Raymond Tanter, a professor of political science at Georgetown University, is an adjunct scholar of The Washington Institute, researching U.S. policy options toward Iran.
From 1981 to 1982, Dr. Tanter served on the National Security Council staff and was personal representative of the secretary of defense to the 1983-1984 arms control talks held in Madrid, Helsinki, Stockholm, and Vienna. Currently, he is a member of the Council on Foreign Relations.
Dr. Tanter received his doctorate from Indiana University and has taught at Northwestern, Stanford, University of Michigan, and the Hebrew University of Jerusalem. The recipient of a Fulbright scholarship to the University of Amsterdam, he has served as a fellow at both the Hoover Institution and the Woodrow Wilson International Center. As scholar-in-residence at the American embassy in Tokyo, Dr. Tanter lectured on petroleum interruption scenarios, with special reference to the Middle East.
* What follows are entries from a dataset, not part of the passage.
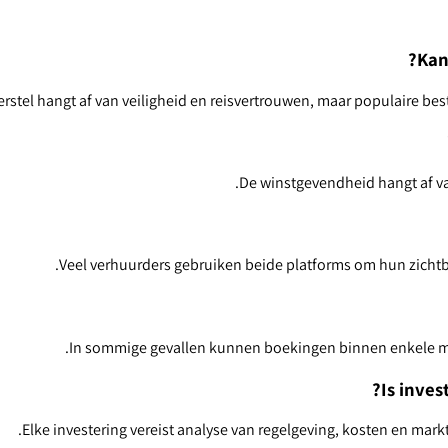
Kan
erstel hangt af van veiligheid en reisvertrouwen, maar populaire bes
De winstgevendheid hangt af van
Veel verhuurders gebruiken beide platforms om hun zichtbaa
In sommige gevallen kunnen boekingen binnen enkele m
Is inves
Elke investering vereist analyse van regelgeving, kosten en markt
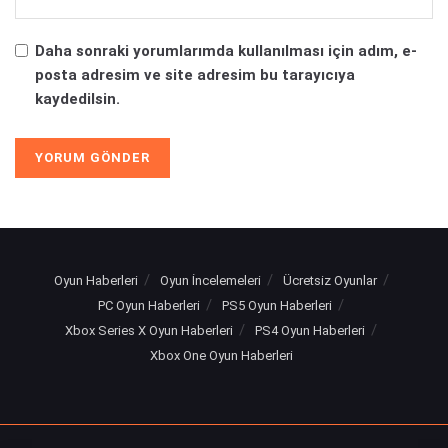
Daha sonraki yorumlarımda kullanılması için adım, e-
posta adresim ve site adresim bu tarayıcıya
kaydedilsin.
Alternative:
Oyun Haberleri
Oyun İncelemeleri
Ücretsiz Oyunlar
PC Oyun Haberleri
PS5 Oyun Haberleri
Xbox Series X Oyun Haberleri
PS4 Oyun Haberleri
Xbox One Oyun Haberleri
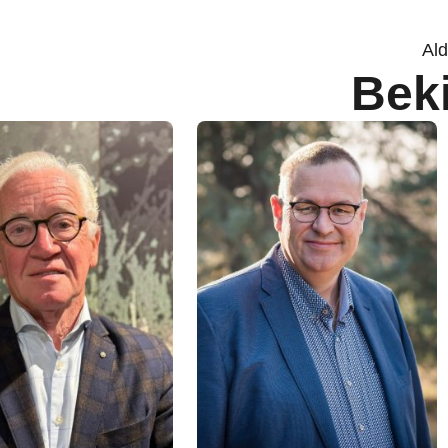
Ald
Bek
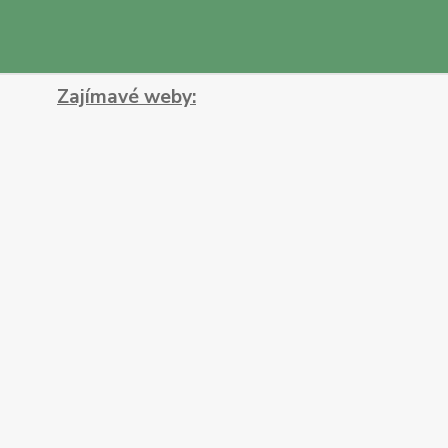
Zajímavé weby:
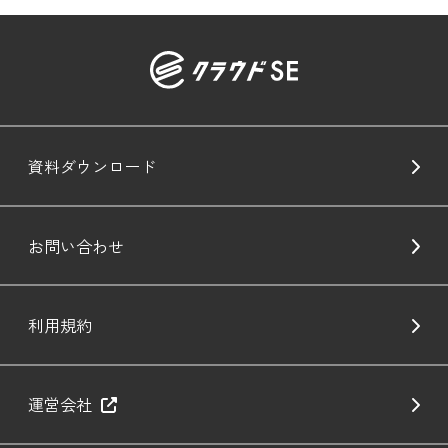
資料ダウンロード
お問い合わせ
利用規約
運営会社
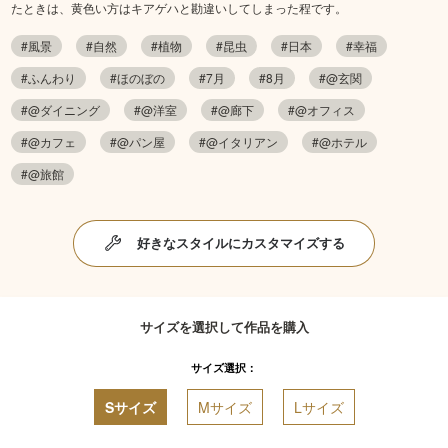
たときは、黄色い方はキアゲハと勘違いしてしまった程です。
#風景
#自然
#植物
#昆虫
#日本
#幸福
#ふんわり
#ほのぼの
#7月
#8月
#@玄関
#@ダイニング
#@洋室
#@廊下
#@オフィス
#@カフェ
#@パン屋
#@イタリアン
#@ホテル
#@旅館
好きなスタイルにカスタマイズする
サイズを選択して作品を購入
サイズ選択：
Sサイズ
Mサイズ
Lサイズ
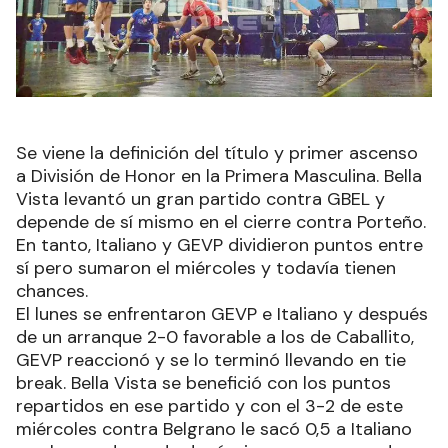
Se viene la definición del título y primer ascenso
a División de Honor en la Primera Masculina. Bella
Vista levantó un gran partido contra GBEL y
depende de sí mismo en el cierre contra Porteño.
En tanto, Italiano y GEVP dividieron puntos entre
sí pero sumaron el miércoles y todavía tienen
chances.
El lunes se enfrentaron GEVP e Italiano y después
de un arranque 2-0 favorable a los de Caballito,
GEVP reaccionó y se lo terminó llevando en tie
break. Bella Vista se benefició con los puntos
repartidos en ese partido y con el 3-2 de este
miércoles contra Belgrano le sacó 0,5 a Italiano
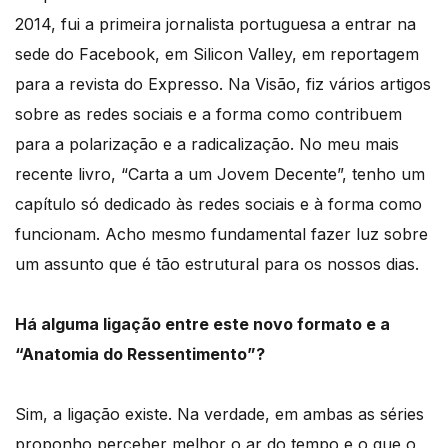
2014, fui a primeira jornalista portuguesa a entrar na
sede do Facebook, em Silicon Valley, em reportagem
para a revista do Expresso. Na Visão, fiz vários artigos
sobre as redes sociais e a forma como contribuem
para a polarização e a radicalização. No meu mais
recente livro, “Carta a um Jovem Decente”, tenho um
capítulo só dedicado às redes sociais e à forma como
funcionam. Acho mesmo fundamental fazer luz sobre
um assunto que é tão estrutural para os nossos dias.
Há alguma ligação entre este novo formato e a
“Anatomia do Ressentimento”?
Sim, a ligação existe. Na verdade, em ambas as séries
proponho perceber melhor o ar do tempo e o que o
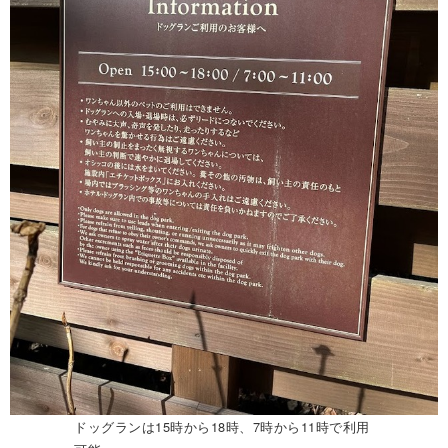
ドッグランは15時から18時、7時から11時で利用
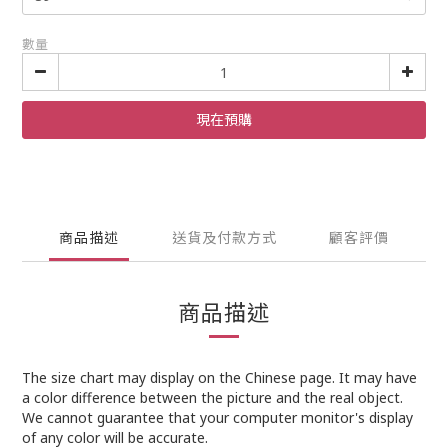
數量
現在預購
商品描述
送貨及付款方式
顧客評價
商品描述
The size chart may display on the Chinese page. It may have
a color difference between the picture and the real object.
We cannot guarantee that your computer monitor's display
of any color will be accurate.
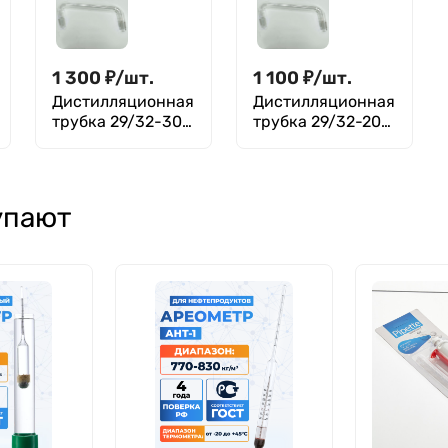
1 300
₽
/
шт.
1 100
₽
/
шт.
Дистилляционная
Дистилляционная
трубка 29/32-300
трубка 29/32-200
ТС, углы 75-105 °,
ТС, углы 75-105 °,
керны 29/32,
керны 29/32,
длина 300 мм,
длина 200 мм,
боросиликатное
боросиликатное
упают
стекло
стекло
At Georgetown, he teaches courses on the Arab-Israeli conflict, international security affairs, and ballistic missile defense. He was scholar-in-residence at the Middle East Institute during fall 2001.
Dr. Tanter's recent publications include Classifying Evil: Bush Administration Rhetoric and Policy toward Rogue Regimes (The Washington Institute, 2003), Rogue Regimes: Terrorism and Proliferation (St. Martin's, 1999), and Balancing in the Balkans, coauthored with John Psarouthakis (New York: St. Martin's Press, 1999).